While interest is the amount of money paid or received by a person or company in return for using the money. Interest can be paid on loans provided by a person or company to another person or company, or can be received on deposits kept at a bank or other financial institution.

Interest also consists of two types, interest received and interest paid. Interest received is interest earned from investments, lending, interest on savings and others. While the interest paid is the interest that must be incurred as a cost for debt, dividends, purchases on credit and so on.

Difference between Cash Flow and Interest

Cash Flow and Interest are two different things. Cash flow is understood as the flow of money into or out of the company from various sources, one of which is interest. Meanwhile, interest is a fee that must be paid or obtained from various sources, such as providing credit, investment and others.

In cash flow, interest is equivalent to income and expenses. The difference is, in some sectors the interest business does not originate from the company’s main business, so the nominal value is quite low. However, in certain sectors such as banking, interest is the main source of cash flow from these banking institutions and has a large nominal value.

The terms cash flow and interest are very familiar to a company. In fact, a sign of an operating company is the existence of this cash flow, and every modern company must earn interest from the income side, because modern companies cannot be separated from banks.

Cash flow or cash flow is the flow of funds in and out of a company. In this case there is something called positive cash flow, which is a condition where the amount of money coming into the company is greater than the amount of money coming out of the company. On the other hand, there is something called negative cash flow, namely the outflow of money from a company that is greater than the inflow of money or funds.

Make no mistake there is no link between cash flow and company profits. Companies that have positive cash flow are not necessarily profitable, conversely companies with negative cash flow are not necessarily experiencing losses in their operations. Cash flow only describes the flow of money in and out. This money can come in and out not only from selling and buying activities, but can occur due to debt, receivables, and investment activities made by the company.

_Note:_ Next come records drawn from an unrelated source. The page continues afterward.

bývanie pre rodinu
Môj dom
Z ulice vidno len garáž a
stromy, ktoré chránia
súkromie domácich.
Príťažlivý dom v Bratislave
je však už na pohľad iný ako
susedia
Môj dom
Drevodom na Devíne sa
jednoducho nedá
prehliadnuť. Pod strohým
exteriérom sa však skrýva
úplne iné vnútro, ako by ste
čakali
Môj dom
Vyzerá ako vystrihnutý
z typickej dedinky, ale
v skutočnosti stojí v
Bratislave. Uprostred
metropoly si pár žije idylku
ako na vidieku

Interest in the financial world is termed Interest, which is remuneration for loans or money deposits. The money that the company keeps in the bank is rewarded by the bank in the form of interest. Conversely, if the company borrows money from the bank, there is an interest expense that must be paid.

This interest does not always occur because of the relationship between the company and the bank, the company’s business relationship with its business partners can also generate interest income or interest expense. Likewise the company’s investment activities such as buying bonds in the capital market.

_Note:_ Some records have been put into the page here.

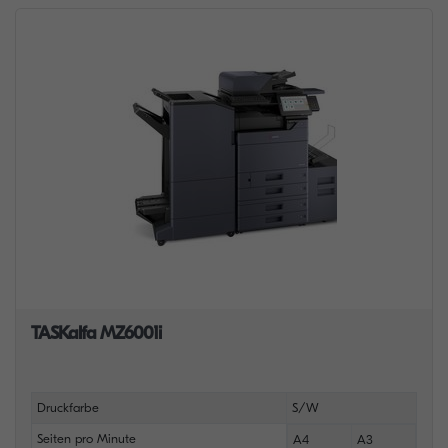
TASKalfa MZ6001i
Druckfarbe
S/W
Seiten pro Minute
A4
A3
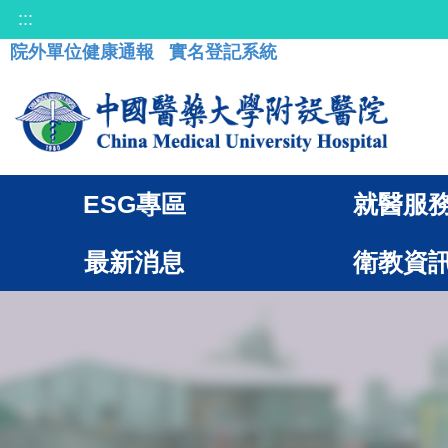
:::
院外單位健康通報
實名登記系統
ESG專區
就醫服
最新消息
衛教資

Cash flow is the incoming and outgoing money, positive cash flow means that there is additional money that the company can get, and negative cash flow means that there is money going out from the company. Conversely, interest can cause the company to earn income called interest income, or bear a burden called interest costs.

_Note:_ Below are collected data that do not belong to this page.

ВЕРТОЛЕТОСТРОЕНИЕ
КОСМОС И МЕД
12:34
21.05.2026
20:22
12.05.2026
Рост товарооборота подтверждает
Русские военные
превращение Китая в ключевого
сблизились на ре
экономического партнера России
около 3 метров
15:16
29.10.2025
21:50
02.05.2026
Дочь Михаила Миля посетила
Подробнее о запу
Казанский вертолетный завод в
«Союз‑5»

In the bookkeeping there is no such thing as a cash flow account, but in the company’s books there is an account called this interest. This is because cash flow only shows the condition of the company’s finances, does not show an asset, or company expenses/income.

There are positive and negative cashflow. Cash flow is positive if the money coming in is more than the money coming out, and it is negative if the money going out is greater than the money coming in. While interest must be positive. In the journal, if there is an additional interest, it is recorded in the credit position, and if there is a reduction, it is recorded in the debit position.

In the financial statements, interest expense is found in the income statement. This interest expense can reduce profits (company profits), but interest income can add to company profits. The cash flow is reported in a special report called the cash flow statement. It is in this report that the company’s receipts and expenses are recorded.